Jet skis, snowmobiles and powerboats have long been green btes noires. They're noisy, macho and blue collar—not the choice of the cappuccino crowd. But the latest target of environmentalist scorn is decidedly upscale: the high-priced helicopter flights that show tourists the glories of the Grand Canyon and Hawaii's volcanoes. Under pressure from greens, Senators Daniel Akaka (D-Hawaii) and John McCain (R-Ariz.) have backed legislation to restrict the tours.
Helicopter tours appeal to visitors with more money than time, those who aren't in shape for long hikes, those who prefer air-conditioned comfort and those who want a bird's-eye view of these spectacular sites.
The flights offend people who believe they have a right to contemplate nature undisturbed. "We must move quickly to save our parks from the din of machinery," former Senator Gaylord Nelson, the founder of Earth Day, writes in the Los Angeles Times.
Blocking the majority of taxpayers from enjoying the parks they supposedly own may please those who prefer a nonpowered approach to nature. But these more physical types may have their fun threatened, too.
Today's outdoor enthusiasts don't just enjoy nature. They lust after gear: high-tech rock-climbing equipment, "technical" clothing, ingenious backpacks, weatherproof cameras. Purists sniff at such consumerist technophilia. Under the umbrella of "Teaming with Wildlife," nearly 3,000 environmental groups are campaigning for a 5% federal excise tax on outdoor equipment, with the money to go to state conservation programs. They sell the idea as a "user fee," but it's really a sin tax.
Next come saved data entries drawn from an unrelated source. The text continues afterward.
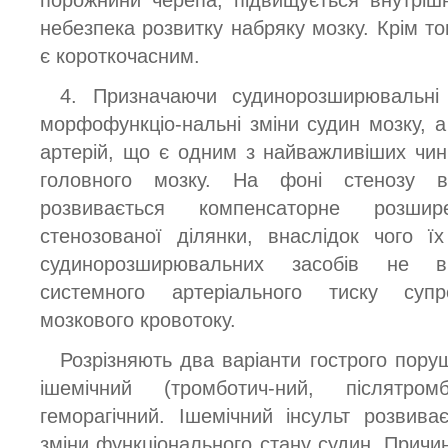
порожнини черепа, підвищується внутріш
небезпека розвитку набряку мозку. Крім т
є короткочасним.
4. Призначаючи судинорозширювальні 
морфофункціо-нальні зміни судин мозку, а
артерій, що є одним з найважливіших чин
головного мозку. На фоні стенозу вн
розвивається компенсаторне розши
стенозованої ділянки, внаслідок чого 
судинорозширювальних засобів не ві
системного артеріального тиску суп
мозкового кровотоку.
Розрізняють два варіанти гострого пору
ішемічний (тромботич-ний, післятром
геморагічний. Ішемічний інсульт розвива
зміни функціонального стану судин. Причи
Most backpacks, cameras and sport-utility vehicles never make it to the mountains. And if you camp without fancy gear, you get the benefit without paying the "fee."
Despite its ascetic ideology, the environmental movement thrives on wealth and pleasure. Its great power comes from the joy that affluent, leisure-rich people take in the outdoors. "The environment" is a cherished consumer good. Republican politicians have learned that lesson the hard way. Greens may be next.